Copy every entry exactly, but skip the pictures.

==== GIVEN ENTRIES

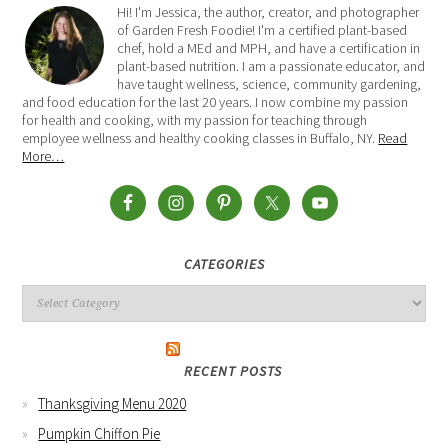
Hi! I'm Jessica, the author, creator, and photographer
of Garden Fresh Foodie! I'm a certified plant-based
chef, hold a MEd and MPH, and have a certification in
plant-based nutrition. I am a passionate educator, and
have taught wellness, science, community gardening,
and food education for the last 20 years. I now combine my passion
for health and cooking, with my passion for teaching through
employee wellness and healthy cooking classes in Buffalo, NY.
Read
More…
CATEGORIES
RECENT POSTS
Thanksgiving Menu 2020
Pumpkin Chiffon Pie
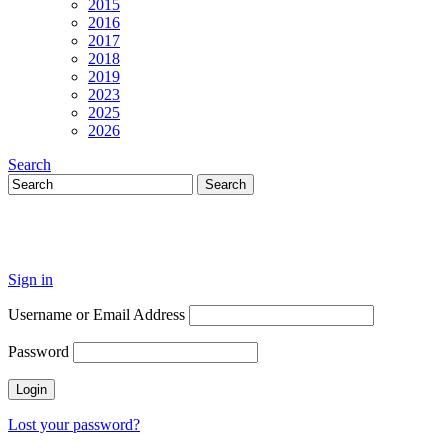
2015
2016
2017
2018
2019
2023
2025
2026
Search
Sign in
Username or Email Address
Password
Lost your password?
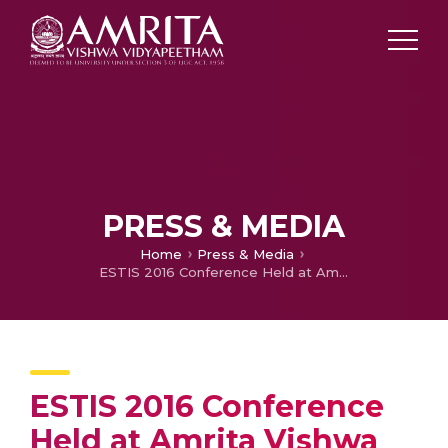
PRESS & MEDIA
Home
Press & Media
ESTIS 2016 Conference Held at Amrita Vishwa Vidyapeetham’s Coimbatore Campus
ESTIS 2016 Conference
Held at Amrita Vishwa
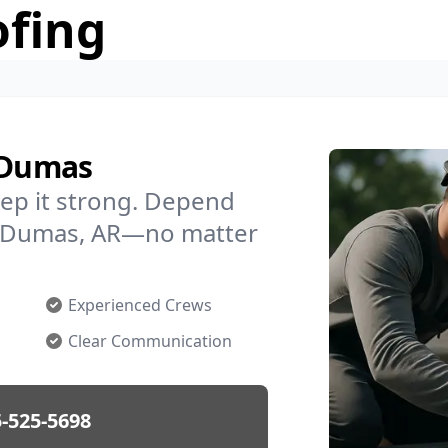
ofing
n Dumas
ep it strong. Depend
in Dumas, AR—no matter
Experienced Crews
Clear Communication
-525-5698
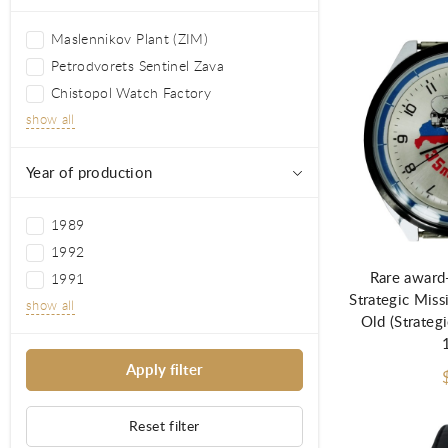
Maslennikov Plant (ZIM)
Petrodvorets Sentinel Zava
Chistopol Watch Factory
show all
Year of production
Ad
1989
1992
Rare award
1991
Strategic Miss
show all
Old (Strategi
Reset filter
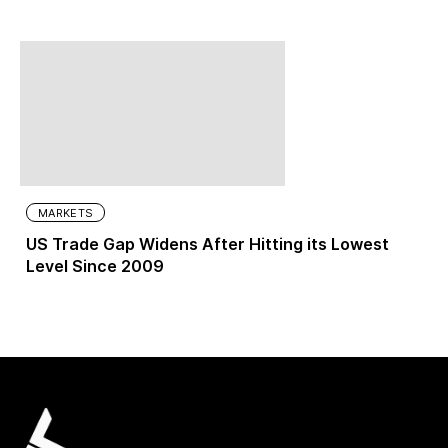
MARKETS
US Trade Gap Widens After Hitting its Lowest
Level Since 2009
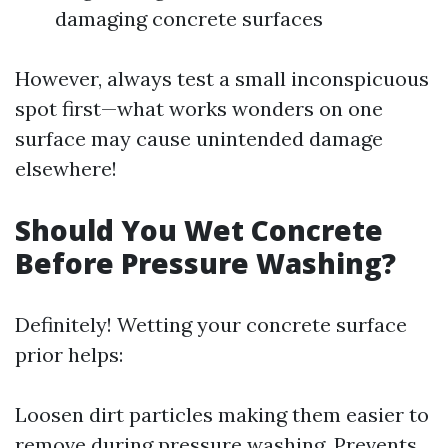
damaging concrete surfaces
However, always test a small inconspicuous
spot first—what works wonders on one
surface may cause unintended damage
elsewhere!
Should You Wet Concrete
Before Pressure Washing?
Definitely! Wetting your concrete surface
prior helps:
Loosen dirt particles making them easier to
remove during pressure washing. Prevents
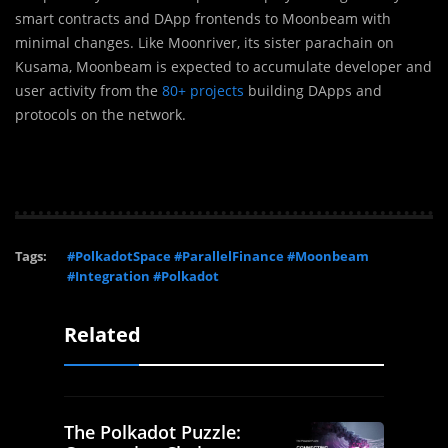
smart contracts and DApp frontends to Moonbeam with
minimal changes. Like Moonriver, its sister parachain on
Kusama, Moonbeam is expected to accumulate developer and
user activity from the
80+ projects
building DApps and
protocols on the network.
Tags:
#PolkadotSpace #ParallelFinance #Moonbeam
#Integration #Polkadot
Related
The Polkadot Puzzle:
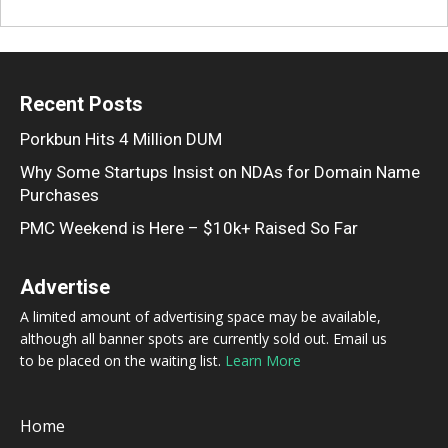
Recent Posts
Porkbun Hits 4 Million DUM
Why Some Startups Insist on NDAs for Domain Name
Purchases
PMC Weekend is Here – $10k+ Raised So Far
Advertise
A limited amount of advertising space may be available,
although all banner spots are currently sold out. Email us
to be placed on the waiting list.
Learn More
Home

========

ANSWER TO THIS EXERCISE –
Hi! I'm Jessica, the author, creator, and photographer
of Garden Fresh Foodie! I'm a certified plant-based
chef, hold a MEd and MPH, and have a certification in
plant-based nutrition. I am a passionate educator, and
have taught wellness, science, community gardening,
and food education for the last 20 years. I now combine my passion
for health and cooking, with my passion for teaching through
employee wellness and healthy cooking classes in Buffalo, NY.
Read
More…
CATEGORIES
RECENT POSTS
Thanksgiving Menu 2020
Pumpkin Chiffon Pie
2015
2016
2017
2018
2019
2023
2025
2026
Search
Sign in
Username or Email Address
Password
Lost your password?
PRESS & MEDIA
Home
Press & Media
ESTIS 2016 Conference Held at Amrita Vishwa Vidyapeetham’s Coimbatore Campus
ESTIS 2016 Conference
Held at Amrita Vishwa
ofing
n Dumas
ep it strong. Depend
in Dumas, AR—no matter
Experienced Crews
Clear Communication
-525-5698
Maslennikov Plant (ZIM)
Petrodvorets Sentinel Zava
Chistopol Watch Factory
show all
Year of production
Ad
1989
1992
Rare award
1991
Strategic Miss
show all
Old (Strategi
Reset filter
MARKETS
US Trade Gap Widens After Hitting its Lowest
Level Since 2009
damaging concrete surfaces
However, always test a small inconspicuous
spot first—what works wonders on one
surface may cause unintended damage
elsewhere!
Should You Wet Concrete
Before Pressure Washing?
Definitely! Wetting your concrete surface
prior helps:
Loosen dirt particles making them easier to
remove during pressure washing. Prevents
smart contracts and DApp frontends to Moonbeam with
minimal changes. Like Moonriver, its sister parachain on
Kusama, Moonbeam is expected to accumulate developer and
user activity from the
80+ projects
building DApps and
protocols on the network.
Tags:
#PolkadotSpace #ParallelFinance #Moonbeam
#Integration #Polkadot
Related
The Polkadot Puzzle:
Recent Posts
Porkbun Hits 4 Million DUM
Why Some Startups Insist on NDAs for Domain Name
Purchases
PMC Weekend is Here – $10k+ Raised So Far
Advertise
A limited amount of advertising space may be available,
although all banner spots are currently sold out. Email us
to be placed on the waiting list.
Learn More
Home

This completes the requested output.